Stored data:
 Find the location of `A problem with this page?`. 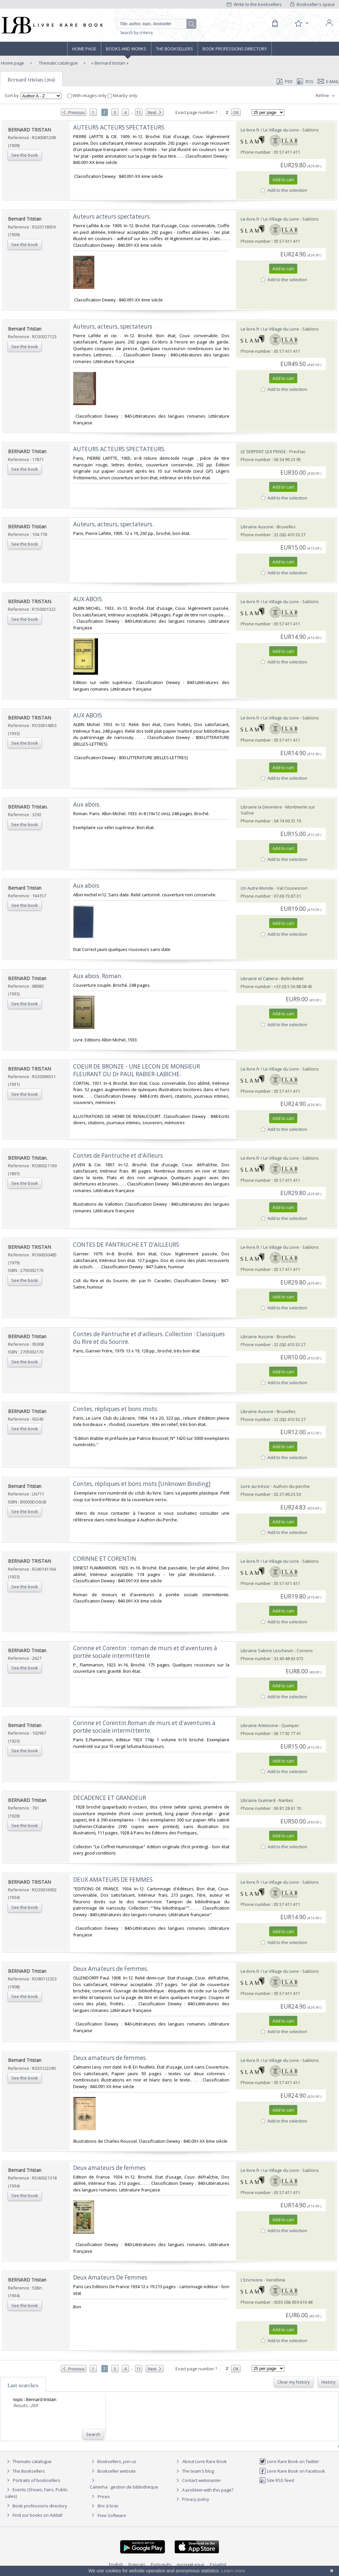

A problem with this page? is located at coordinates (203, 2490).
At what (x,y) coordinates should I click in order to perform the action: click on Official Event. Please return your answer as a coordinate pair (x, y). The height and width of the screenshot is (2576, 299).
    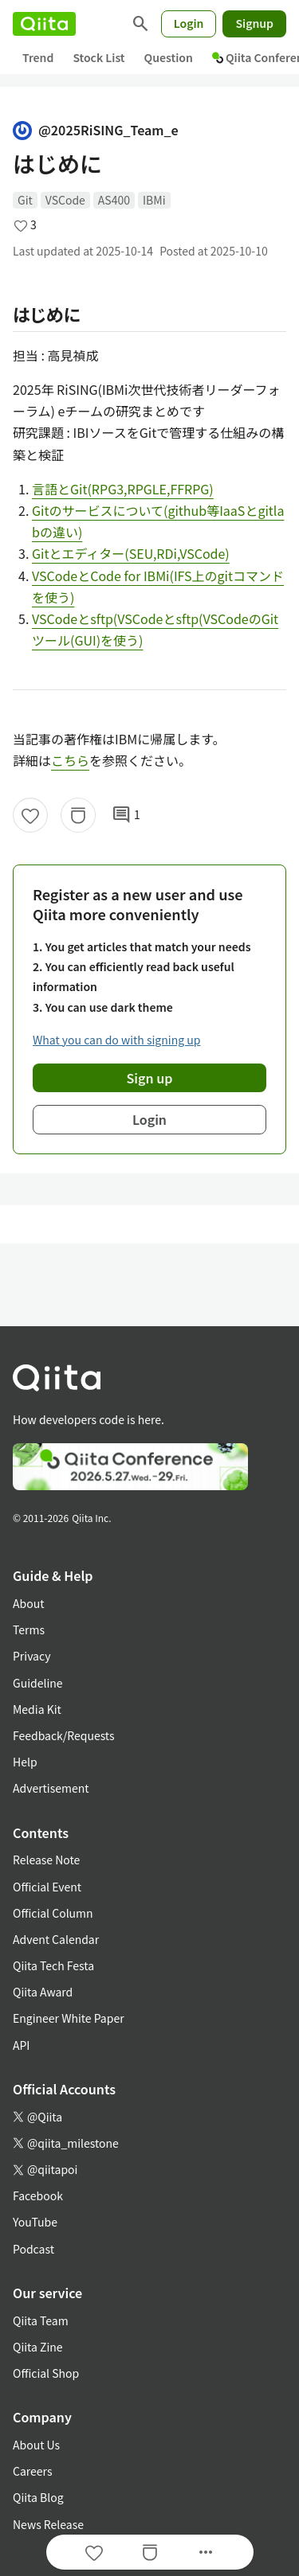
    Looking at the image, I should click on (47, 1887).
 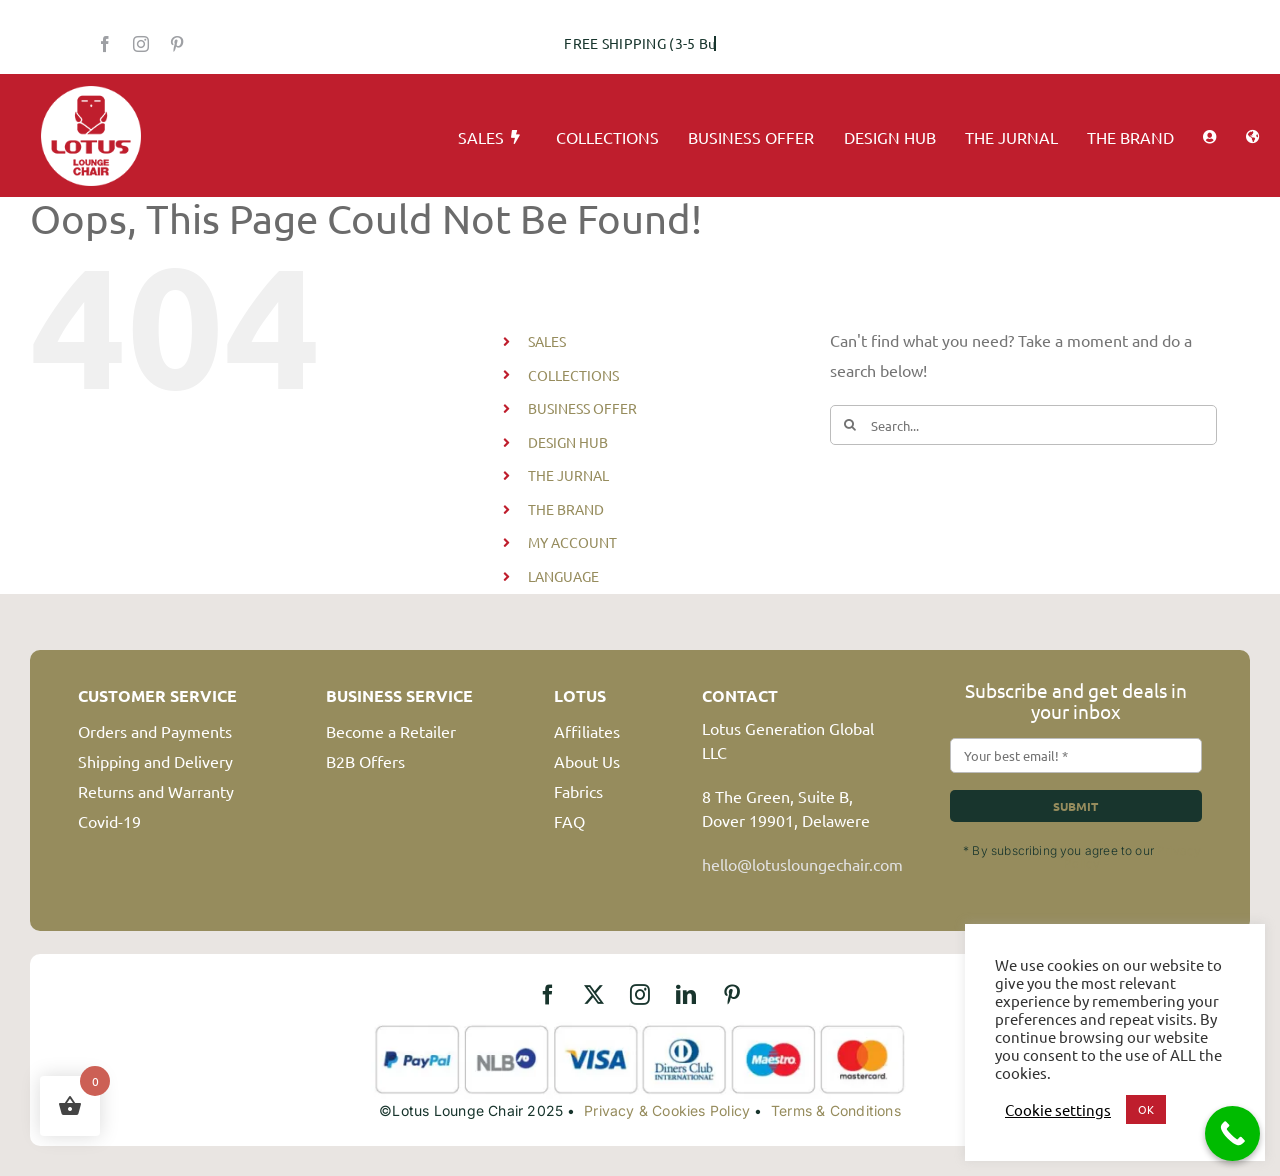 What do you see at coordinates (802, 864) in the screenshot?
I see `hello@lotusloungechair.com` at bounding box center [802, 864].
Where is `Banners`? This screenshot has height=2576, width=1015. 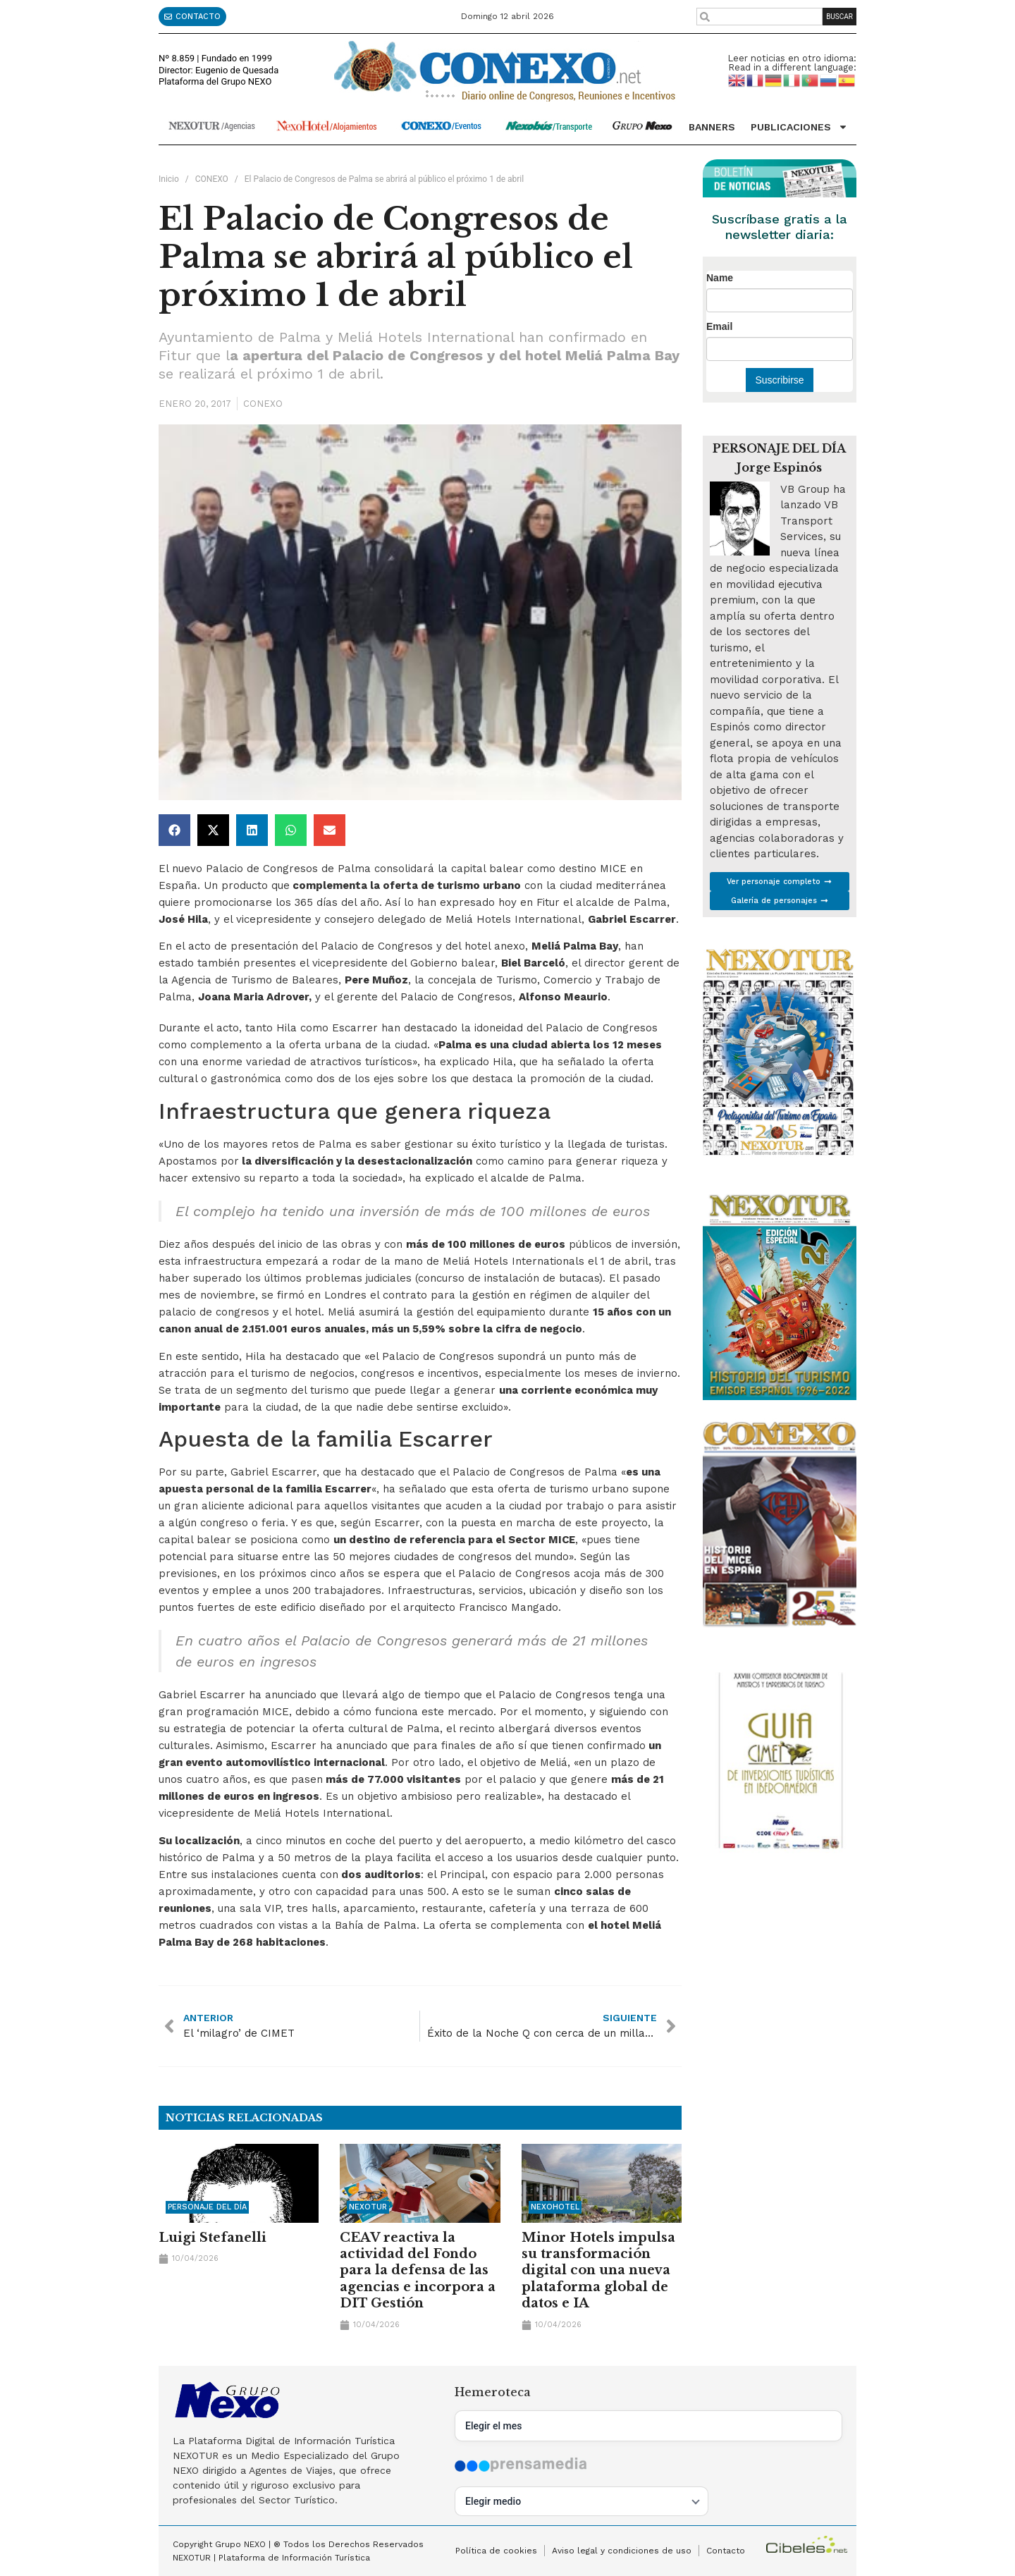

# WHAT TO DO
Pictures stay out of this copy; write out the entries above exactly.

# WRITTEN RESPONSE
 Find the location of `A problem with this page?`. 

A problem with this page? is located at coordinates (203, 2490).
At what (x,y) coordinates should I click in order to perform the action: click on Official Event. Please return your answer as a coordinate pair (x, y). The height and width of the screenshot is (2576, 299).
    Looking at the image, I should click on (47, 1887).
  What do you see at coordinates (802, 864) in the screenshot?
I see `hello@lotusloungechair.com` at bounding box center [802, 864].
Where is `Banners`? This screenshot has height=2576, width=1015. 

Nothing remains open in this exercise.